On the False Embassy
Demosthenes
Demosthenes. Vol. II. De Corona, De Falsa Legatione, XVIII, XIX. Vince, C. A. and Vince, J. H., translators. Cambridge, MA: Harvard University Press, 1926 (1939 reprint).
You need not tell us that peace is a lovely and profitable thing; for nobody blames you because the city concluded peace. Deny, if you can, that the peace we have is a disgraceful and ignominious peace; deny that after its conclusion we were deceived, and that by that deception all was lost. The blame for all these calamities has been brought home to you. Why do you still speak the praises of the man who inflicted them? Keep guard over his tricks in that fashion, and he will have nothing to say. He will only aggravate the thunders of his voice, and exhaust himself with his own vociferation.

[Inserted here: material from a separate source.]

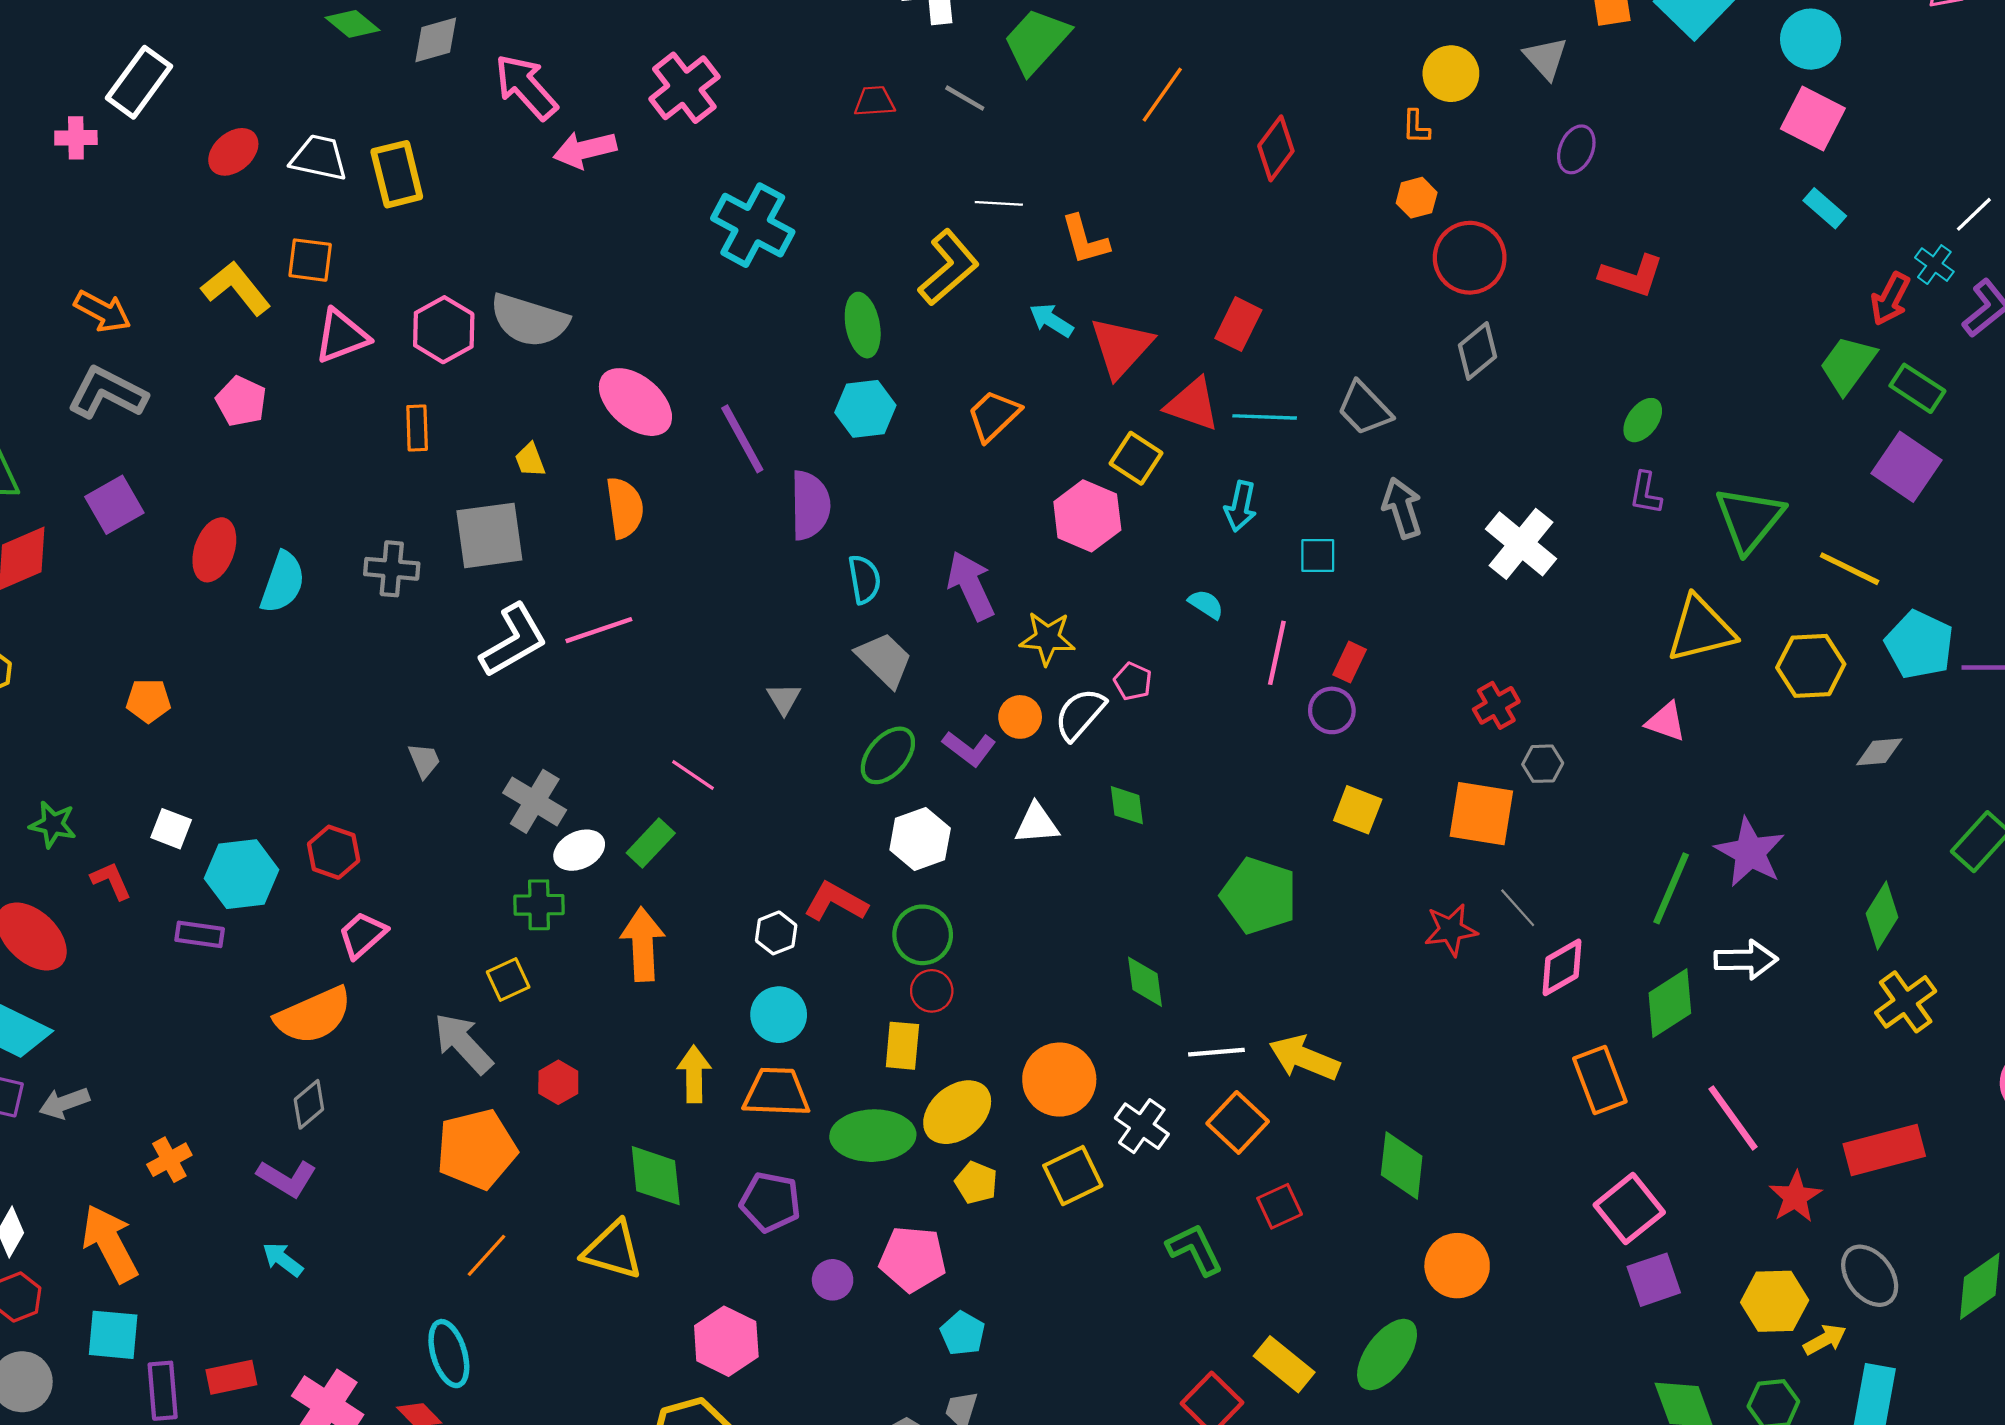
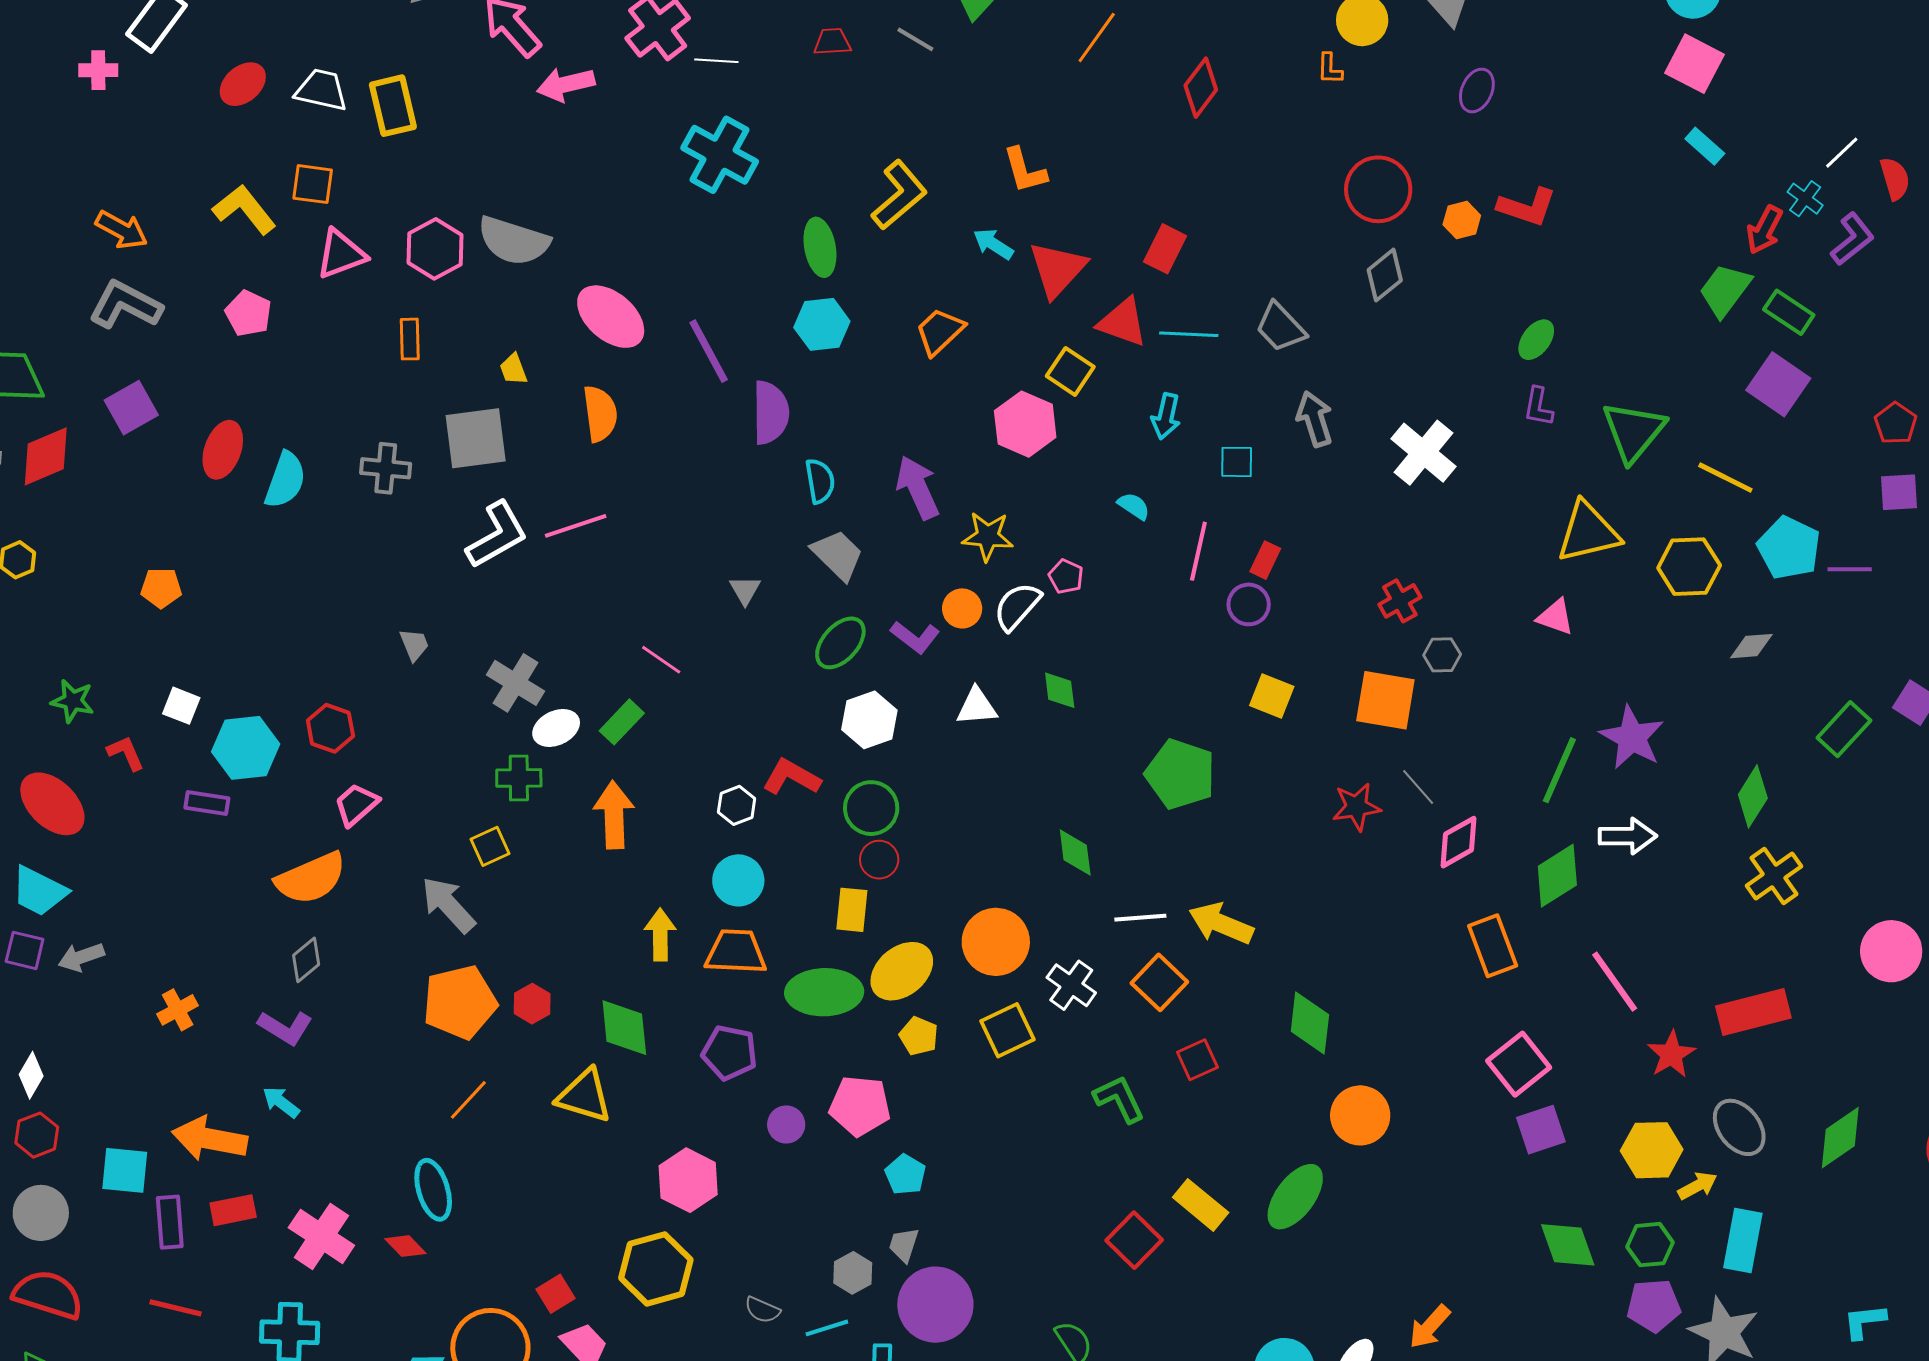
orange hexagon: (1417, 198) -> (1462, 220), moved
white line: (999, 203) -> (716, 61), moved
red hexagon: (558, 1082) -> (532, 1004), moved
orange arrow: (110, 1243) -> (210, 1139), moved, turned -52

On that famous voice of his, however, I really must offer some observations. For I am informed that he sets great store thereby, and that he hopes to overawe you by an exhibition of histrionic talent. When he tried to represent the woes of the House of Thyestes, or of the men who fought at Troy, you drove him from the stage with hisses and cat-calls, and came near to pelting him with stones, insomuch that in the end he gave up his profession of actor of small parts; and I think you would be behaving very strangely if now, when he has wrought measurable mischief, not on the stage, but in his dealings with the most momentous affairs of state, you should be favorably impressed by his beautiful voice.